**Dataset records**
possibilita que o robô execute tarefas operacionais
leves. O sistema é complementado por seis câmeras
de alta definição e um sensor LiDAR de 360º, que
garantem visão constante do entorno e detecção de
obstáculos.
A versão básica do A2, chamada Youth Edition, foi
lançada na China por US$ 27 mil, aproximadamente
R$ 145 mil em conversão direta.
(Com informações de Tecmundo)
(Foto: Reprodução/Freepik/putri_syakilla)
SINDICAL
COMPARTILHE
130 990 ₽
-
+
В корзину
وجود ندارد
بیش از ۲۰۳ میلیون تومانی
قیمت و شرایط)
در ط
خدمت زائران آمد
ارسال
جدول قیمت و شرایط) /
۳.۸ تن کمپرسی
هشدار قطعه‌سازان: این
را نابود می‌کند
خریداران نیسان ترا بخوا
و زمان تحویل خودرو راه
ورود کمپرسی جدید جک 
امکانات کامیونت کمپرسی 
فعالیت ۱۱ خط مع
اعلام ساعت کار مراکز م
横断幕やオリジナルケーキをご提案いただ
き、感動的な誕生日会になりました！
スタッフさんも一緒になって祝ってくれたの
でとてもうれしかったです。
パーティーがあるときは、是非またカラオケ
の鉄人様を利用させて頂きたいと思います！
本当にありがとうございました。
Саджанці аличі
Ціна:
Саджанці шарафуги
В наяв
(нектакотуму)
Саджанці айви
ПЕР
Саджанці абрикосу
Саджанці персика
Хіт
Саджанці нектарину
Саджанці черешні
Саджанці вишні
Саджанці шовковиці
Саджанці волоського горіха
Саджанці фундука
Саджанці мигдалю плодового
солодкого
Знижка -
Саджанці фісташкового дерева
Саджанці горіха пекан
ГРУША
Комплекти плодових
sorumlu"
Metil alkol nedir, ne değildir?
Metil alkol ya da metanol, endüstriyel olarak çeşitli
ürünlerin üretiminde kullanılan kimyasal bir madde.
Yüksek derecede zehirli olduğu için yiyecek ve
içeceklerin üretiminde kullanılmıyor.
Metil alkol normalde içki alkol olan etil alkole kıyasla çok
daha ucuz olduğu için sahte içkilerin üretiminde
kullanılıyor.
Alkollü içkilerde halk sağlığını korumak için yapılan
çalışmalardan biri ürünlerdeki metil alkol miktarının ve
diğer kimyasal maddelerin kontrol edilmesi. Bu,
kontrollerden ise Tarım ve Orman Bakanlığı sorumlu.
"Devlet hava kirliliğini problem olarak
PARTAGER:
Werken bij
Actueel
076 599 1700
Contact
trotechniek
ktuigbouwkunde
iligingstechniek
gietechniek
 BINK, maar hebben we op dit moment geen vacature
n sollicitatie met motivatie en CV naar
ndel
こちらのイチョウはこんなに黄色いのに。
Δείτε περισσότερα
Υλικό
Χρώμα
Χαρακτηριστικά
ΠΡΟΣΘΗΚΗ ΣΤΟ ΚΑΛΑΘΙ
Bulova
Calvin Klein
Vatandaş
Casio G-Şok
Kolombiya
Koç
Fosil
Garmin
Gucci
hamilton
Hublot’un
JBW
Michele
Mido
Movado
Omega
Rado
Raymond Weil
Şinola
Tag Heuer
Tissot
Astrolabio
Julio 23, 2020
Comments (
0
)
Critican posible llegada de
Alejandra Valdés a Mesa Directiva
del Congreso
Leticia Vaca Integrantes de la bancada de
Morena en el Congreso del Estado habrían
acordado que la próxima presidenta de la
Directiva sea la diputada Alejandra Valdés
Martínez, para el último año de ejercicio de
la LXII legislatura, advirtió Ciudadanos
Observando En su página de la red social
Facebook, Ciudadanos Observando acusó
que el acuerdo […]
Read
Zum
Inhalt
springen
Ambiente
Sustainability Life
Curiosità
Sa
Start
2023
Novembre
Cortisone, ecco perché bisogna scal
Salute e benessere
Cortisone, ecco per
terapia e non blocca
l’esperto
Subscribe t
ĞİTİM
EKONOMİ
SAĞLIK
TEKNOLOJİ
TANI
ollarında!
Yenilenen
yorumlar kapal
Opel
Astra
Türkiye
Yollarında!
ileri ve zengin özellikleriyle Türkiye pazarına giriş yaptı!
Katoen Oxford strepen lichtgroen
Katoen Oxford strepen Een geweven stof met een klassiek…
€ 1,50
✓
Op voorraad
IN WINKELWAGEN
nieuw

* * *

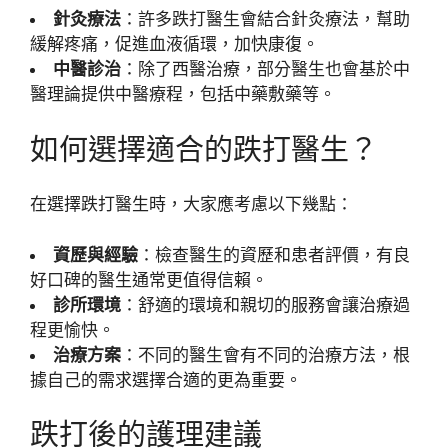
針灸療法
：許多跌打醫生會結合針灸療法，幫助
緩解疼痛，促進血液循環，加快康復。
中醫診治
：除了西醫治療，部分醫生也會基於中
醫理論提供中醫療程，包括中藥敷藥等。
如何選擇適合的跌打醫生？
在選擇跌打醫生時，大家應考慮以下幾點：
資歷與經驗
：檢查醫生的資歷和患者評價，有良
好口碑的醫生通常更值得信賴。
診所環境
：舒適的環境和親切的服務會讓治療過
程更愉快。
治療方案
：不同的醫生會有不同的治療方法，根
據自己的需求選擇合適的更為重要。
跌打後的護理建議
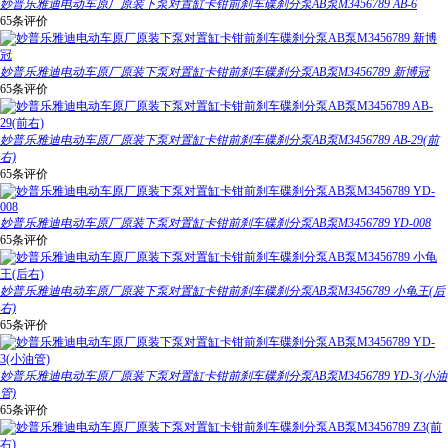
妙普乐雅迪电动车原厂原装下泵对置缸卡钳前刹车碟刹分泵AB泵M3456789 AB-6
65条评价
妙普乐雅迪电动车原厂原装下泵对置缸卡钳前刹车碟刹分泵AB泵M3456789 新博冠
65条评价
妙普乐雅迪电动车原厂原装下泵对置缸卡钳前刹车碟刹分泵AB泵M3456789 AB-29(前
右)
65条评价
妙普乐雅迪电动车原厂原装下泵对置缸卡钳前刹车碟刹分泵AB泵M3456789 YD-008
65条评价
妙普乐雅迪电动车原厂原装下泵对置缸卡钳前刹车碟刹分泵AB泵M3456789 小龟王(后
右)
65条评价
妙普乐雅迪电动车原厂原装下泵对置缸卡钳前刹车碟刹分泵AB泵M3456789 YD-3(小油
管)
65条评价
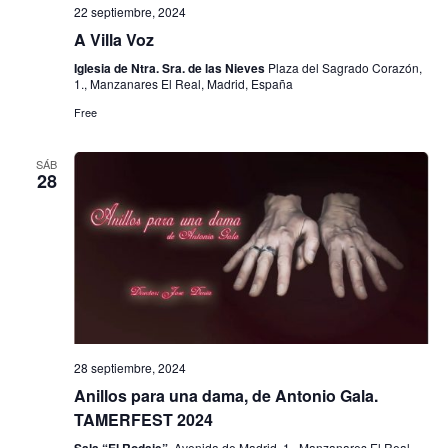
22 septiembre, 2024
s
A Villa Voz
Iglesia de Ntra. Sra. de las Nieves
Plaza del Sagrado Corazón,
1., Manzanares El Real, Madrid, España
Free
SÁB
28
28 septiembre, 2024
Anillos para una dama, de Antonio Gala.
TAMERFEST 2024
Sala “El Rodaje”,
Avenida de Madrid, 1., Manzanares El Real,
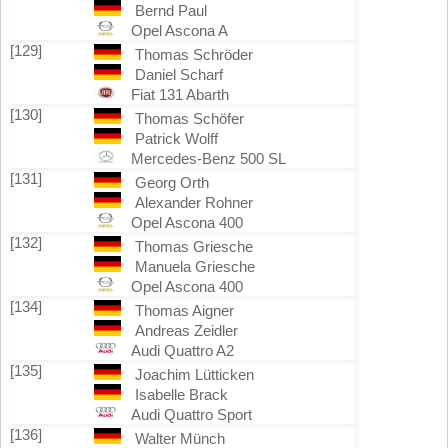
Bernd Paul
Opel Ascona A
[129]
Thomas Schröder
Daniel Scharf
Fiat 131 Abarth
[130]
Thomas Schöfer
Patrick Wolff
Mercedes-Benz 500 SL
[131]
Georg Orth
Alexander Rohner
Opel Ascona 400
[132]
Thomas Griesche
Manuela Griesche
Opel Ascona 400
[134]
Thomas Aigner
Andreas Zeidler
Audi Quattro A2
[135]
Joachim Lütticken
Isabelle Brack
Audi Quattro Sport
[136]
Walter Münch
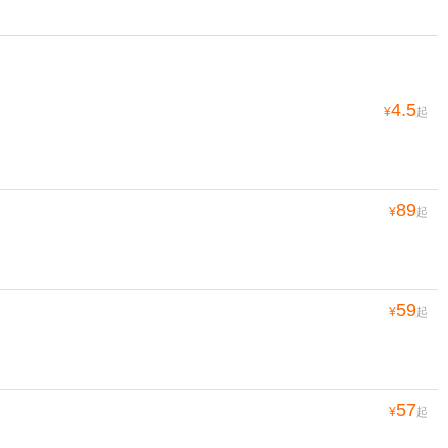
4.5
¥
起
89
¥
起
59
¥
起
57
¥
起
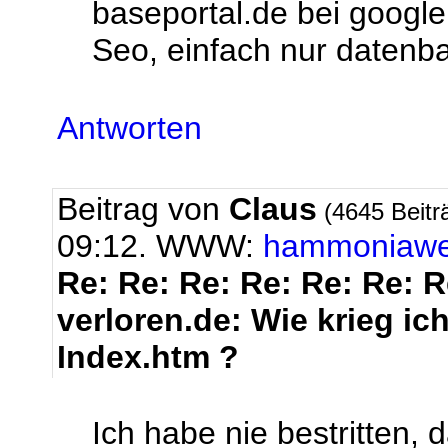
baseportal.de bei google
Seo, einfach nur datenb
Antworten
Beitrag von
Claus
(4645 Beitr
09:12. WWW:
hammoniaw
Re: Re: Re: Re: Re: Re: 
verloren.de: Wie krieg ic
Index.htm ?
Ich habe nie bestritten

**Problem to solve**
State how many lines of the records above contain the word "kimyasal", giving only that number.

**Exercise solution**
2